I don't remember if running PractRand in word mode changes the way it reports results but either way failing at 2GB would mean it failed even before going through the whole Weyl sequence although the period itself isn't necessarily reduced.
I'm not sure if the middle-square is acting as a decent non-linear scrambler on the poor adder state or if both combined manage to hold 30 bits worth of state.

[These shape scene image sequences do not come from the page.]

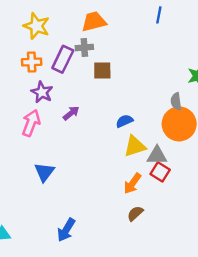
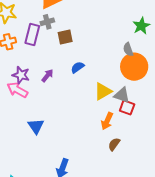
purple star: (42, 92) -> (21, 75), moved
blue semicircle: (124, 121) -> (77, 67), moved
pink arrow: (31, 123) -> (17, 90), turned -70
gray triangle: (157, 156) -> (122, 95), turned 30

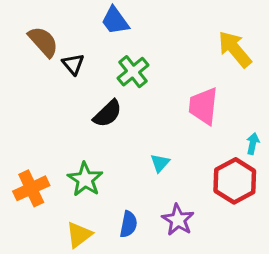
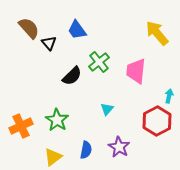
blue trapezoid: (115, 21) -> (77, 30), moved
green cross: (133, 72) -> (99, 62), moved

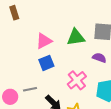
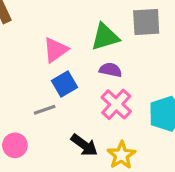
purple semicircle: (99, 58) -> (111, 70), moved
gray line: (30, 89) -> (45, 110), moved

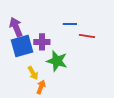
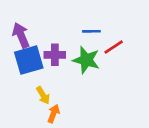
red line: (87, 36) -> (114, 47), turned -42
green star: (57, 61) -> (86, 60), moved

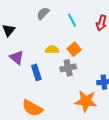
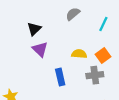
cyan line: (72, 20) -> (103, 24), turned 48
purple triangle: (17, 58) -> (40, 49), moved

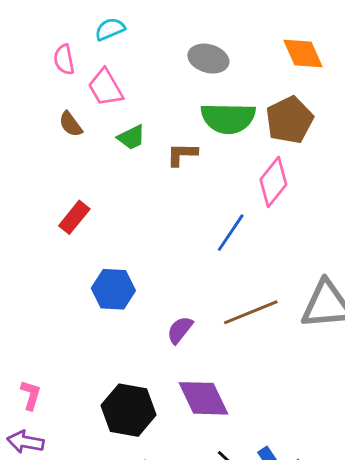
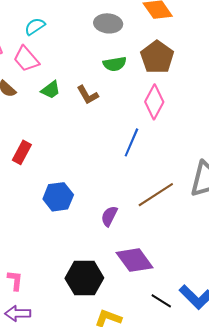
cyan semicircle: (110, 29) -> (35, 26), moved
gray ellipse: (208, 59) -> (108, 23), moved
green semicircle: (228, 118) -> (115, 64), size x0.6
brown L-shape: (182, 154) -> (88, 95), turned -110

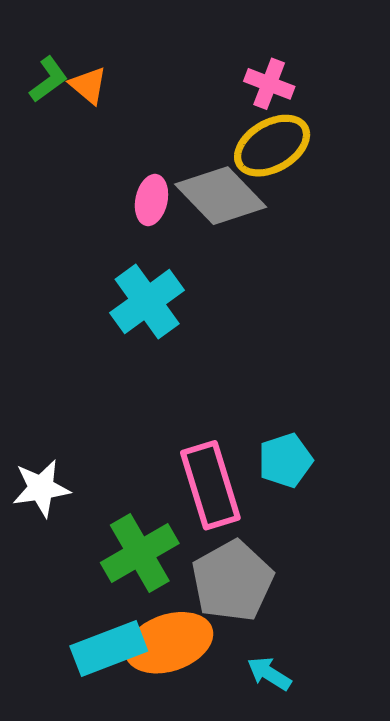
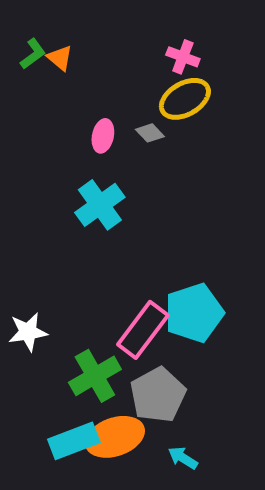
gray diamond: (221, 196) -> (150, 133), size x0.5
cyan pentagon: (285, 460) -> (194, 313), size x1.6
pink rectangle: (210, 485) -> (143, 330), turned 54

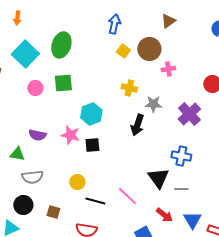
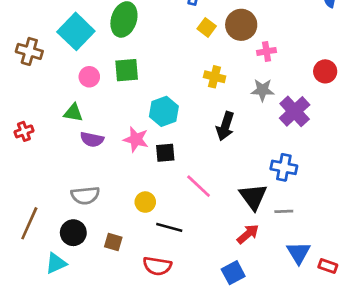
gray star: (153, 104) -> (263, 90), moved
green triangle: (17, 154) -> (73, 113), moved
pink line: (127, 196) -> (199, 186), moved
red arrow: (164, 215) -> (248, 234), moved, turned -78

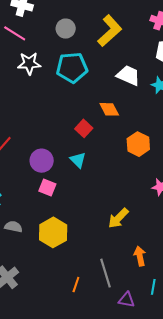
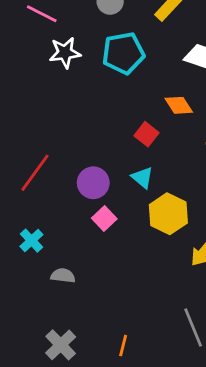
pink square: (47, 187) -> (104, 218), turned 30
yellow hexagon: (53, 232) -> (168, 214), moved
orange line: (76, 285) -> (123, 346), moved

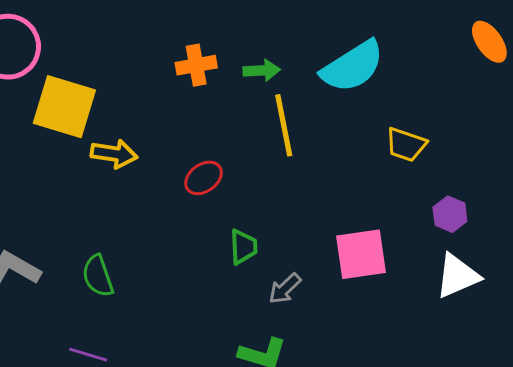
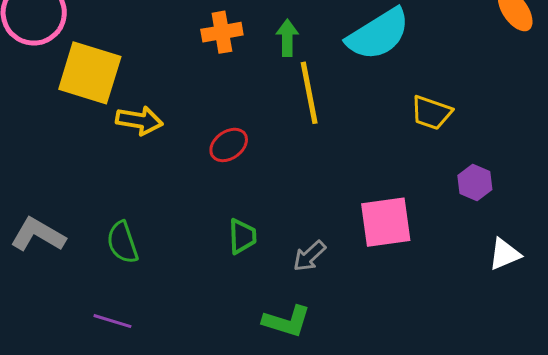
green arrow: (262, 71) -> (287, 38), turned -87
green trapezoid: (243, 247) -> (242, 236), moved
white triangle: (457, 276) -> (505, 254), moved, size x0.7

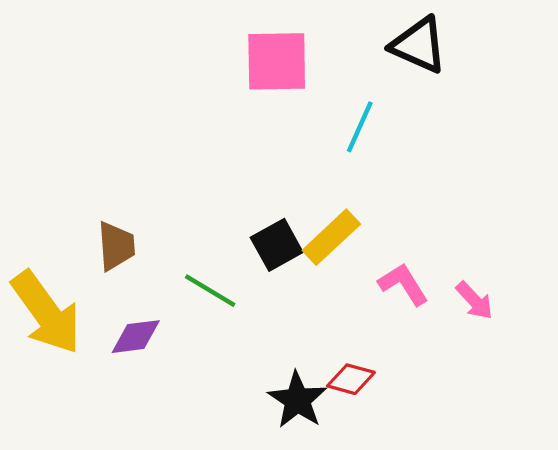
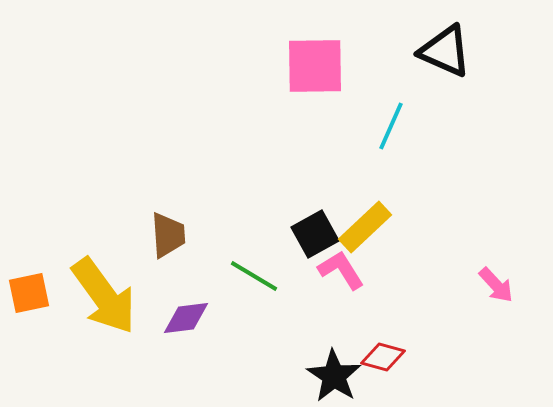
pink L-shape: (403, 284) -> (341, 270), moved

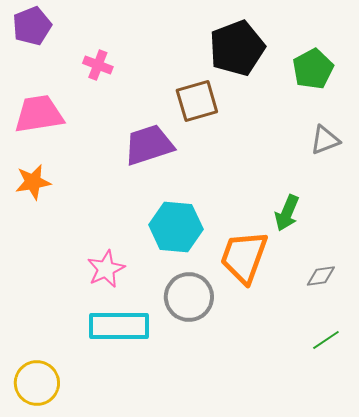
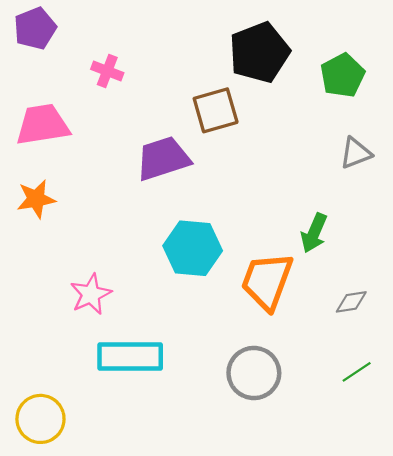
pink star: (106, 269) -> (91, 294), moved
gray circle: (189, 297) -> (254, 373), moved

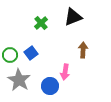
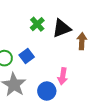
black triangle: (73, 17) -> (62, 28), moved
brown arrow: (83, 50) -> (82, 41), moved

Swapping the adder with an lcg or lfsr on msws16 would provide an answer.
PractRand has the benefit that we can look at where and how failure happens in these reduced versions so I think the criticism ultimately stands regarding the paper.
I wonder who "everyone" was, I'm not aware of many high-profile projects adopting PCG as a default. As of 2025, several high-profile runtimes (including all the major browsers) use xorshift variants [1]
Is there a list of users of PCG?
[1] See Adoption section in https://prng.di.unimi.it/
> O'Neill proposes testing PRNGs by applying statistical tests to their reduced-size variants and determining the minimum number of internal state bits required to pass.[7] TestU01's BigCrush examines enough data to detect a period of 235, so even an ideal generator requires 36 bits of state to pass it. Some very poor generators can pass if given a large enough state;[8] passing despite a small state is a measure of an algorithm's quality, and shows how large a safety margin exists between that lower limit and the state size used in practical applications. PCG-RXS-M-XS (with 32-bit output) passes BigCrush with 36 bits of state (the minimum possible), PCG-XSH-RR (pcg32() above) requires 39, and PCG-XSH-RS (pcg32_fast() above) requires 49 bits of state. For comparison, xorshift*, one of the best of the alternatives, requires 40 bits of state,[5]: 19 and Mersenne twister fails despite 19937 bits of state.[9]
[1] https://numpy.org/doc/stable/reference/random/bit_generators...
BTW, people have broken PCG already: https://hal.science/hal-02700791/file/main.pdf
It takes up to 20000 CPU hours to break the seed from 512 output bits with an unknown state, increment and multiplier. (the multiplier is usually fixed constant)
https://github.com/waltergillman/xorshift_sbox
I have not been blessed by an education so I can't be eloquent and write proofs and papers and stuff but it passes PractRand for 4GB with only 32 bits of state.
Not very fast on modern computers, I will concede.
Showing that reversal takes that many CPU hours shows how good the PRNG quality is.
All else being equal, I don't think it is possible for a trivially reversible generator to have better statistical properties than a generator whose output behaves more like a CSPRNG.
It can definitely be good enough and or faster, though.
If you're going to provide a non-CS one for general simulation purposes, you probably want the one that is the closest to indistinguishable from random data as you can without compromising performance, though.
Some people will have more than enough with a traditional LCG(MC isn't even using RNGs anymore) but others may be using more of the output in semantically relevant ways where it won't work.
If Xoshiro's state can be trivially recovered from a short span of the output, there is a local bias right there that PractRand lets through but that your application could accidentally uncover.
The choice is: Are the performance gains enough to justify that risk?
It's not about security.
I hope you can agree that if every time there is a treasure chest to the left of a door, a pink rabbit spawns on the top left of the room, that's not acting very random-like.
I'm not taking a position on the perceived added value of PCG over Xoshiro.
Why shouldn’t I just use eg sha512 on the previous hash and drop half the bits?
PRNGs are not meant to be cryptographically secure. If you don't want recoverability by all means use SHA512 or a proper CSPRNG.
But saying PRNGs are bad because there is recoverability is like saying salt is bad because it isn't sweet. PRNGs are not meant for non-recoverability and salt isn't meant to be sweet.
I don’t get that part.
LOL
I got a 27 yesterday.
Read it and gain a gnawing sense of unease at how "good" things might really be at present!